**Your goal:**
Could you reproduce, word for word, everything below from the line containing "fördern und zu unterstützen" down to the line containing "einfacher Mietbedingungen und", with both of those lines included and no others?

**Supplied data:**

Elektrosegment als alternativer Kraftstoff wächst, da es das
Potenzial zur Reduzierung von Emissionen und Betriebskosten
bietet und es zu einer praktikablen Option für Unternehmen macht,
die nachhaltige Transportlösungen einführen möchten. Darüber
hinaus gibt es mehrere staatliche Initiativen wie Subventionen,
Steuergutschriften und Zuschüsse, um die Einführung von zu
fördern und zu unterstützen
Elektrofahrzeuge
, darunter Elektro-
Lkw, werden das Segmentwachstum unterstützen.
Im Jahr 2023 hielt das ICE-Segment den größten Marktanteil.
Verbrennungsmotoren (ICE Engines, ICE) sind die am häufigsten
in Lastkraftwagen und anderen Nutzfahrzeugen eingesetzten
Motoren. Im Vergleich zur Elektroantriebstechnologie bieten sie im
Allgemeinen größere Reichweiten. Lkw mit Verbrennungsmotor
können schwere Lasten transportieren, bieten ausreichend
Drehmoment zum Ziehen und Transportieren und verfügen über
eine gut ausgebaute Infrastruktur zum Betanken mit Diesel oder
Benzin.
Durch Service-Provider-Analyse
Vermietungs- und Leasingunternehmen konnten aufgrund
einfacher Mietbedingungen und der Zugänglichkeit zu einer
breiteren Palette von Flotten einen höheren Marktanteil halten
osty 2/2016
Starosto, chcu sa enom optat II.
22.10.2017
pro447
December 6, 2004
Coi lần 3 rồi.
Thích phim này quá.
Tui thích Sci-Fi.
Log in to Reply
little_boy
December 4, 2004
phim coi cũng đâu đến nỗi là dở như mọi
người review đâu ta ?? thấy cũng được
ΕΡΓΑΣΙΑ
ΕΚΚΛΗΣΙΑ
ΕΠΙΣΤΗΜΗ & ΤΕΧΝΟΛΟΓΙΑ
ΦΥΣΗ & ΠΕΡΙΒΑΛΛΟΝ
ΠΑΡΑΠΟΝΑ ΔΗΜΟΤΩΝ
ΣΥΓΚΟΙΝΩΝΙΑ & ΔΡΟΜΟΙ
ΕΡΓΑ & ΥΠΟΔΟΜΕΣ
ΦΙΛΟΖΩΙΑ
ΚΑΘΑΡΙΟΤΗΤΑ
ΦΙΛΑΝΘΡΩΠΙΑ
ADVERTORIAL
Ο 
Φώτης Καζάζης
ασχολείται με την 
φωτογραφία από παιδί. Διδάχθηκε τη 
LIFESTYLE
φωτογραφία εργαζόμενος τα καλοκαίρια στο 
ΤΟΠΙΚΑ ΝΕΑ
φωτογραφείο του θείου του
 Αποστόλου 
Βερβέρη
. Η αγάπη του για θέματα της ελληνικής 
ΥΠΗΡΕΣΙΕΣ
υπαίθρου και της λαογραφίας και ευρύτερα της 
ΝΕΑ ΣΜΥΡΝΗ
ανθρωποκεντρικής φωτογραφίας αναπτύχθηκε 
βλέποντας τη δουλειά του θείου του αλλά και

**Solution to this task:**
fördern und zu unterstützen
Elektrofahrzeuge
, darunter Elektro-
Lkw, werden das Segmentwachstum unterstützen.
Im Jahr 2023 hielt das ICE-Segment den größten Marktanteil.
Verbrennungsmotoren (ICE Engines, ICE) sind die am häufigsten
in Lastkraftwagen und anderen Nutzfahrzeugen eingesetzten
Motoren. Im Vergleich zur Elektroantriebstechnologie bieten sie im
Allgemeinen größere Reichweiten. Lkw mit Verbrennungsmotor
können schwere Lasten transportieren, bieten ausreichend
Drehmoment zum Ziehen und Transportieren und verfügen über
eine gut ausgebaute Infrastruktur zum Betanken mit Diesel oder
Benzin.
Durch Service-Provider-Analyse
Vermietungs- und Leasingunternehmen konnten aufgrund
einfacher Mietbedingungen und der Zugänglichkeit zu einer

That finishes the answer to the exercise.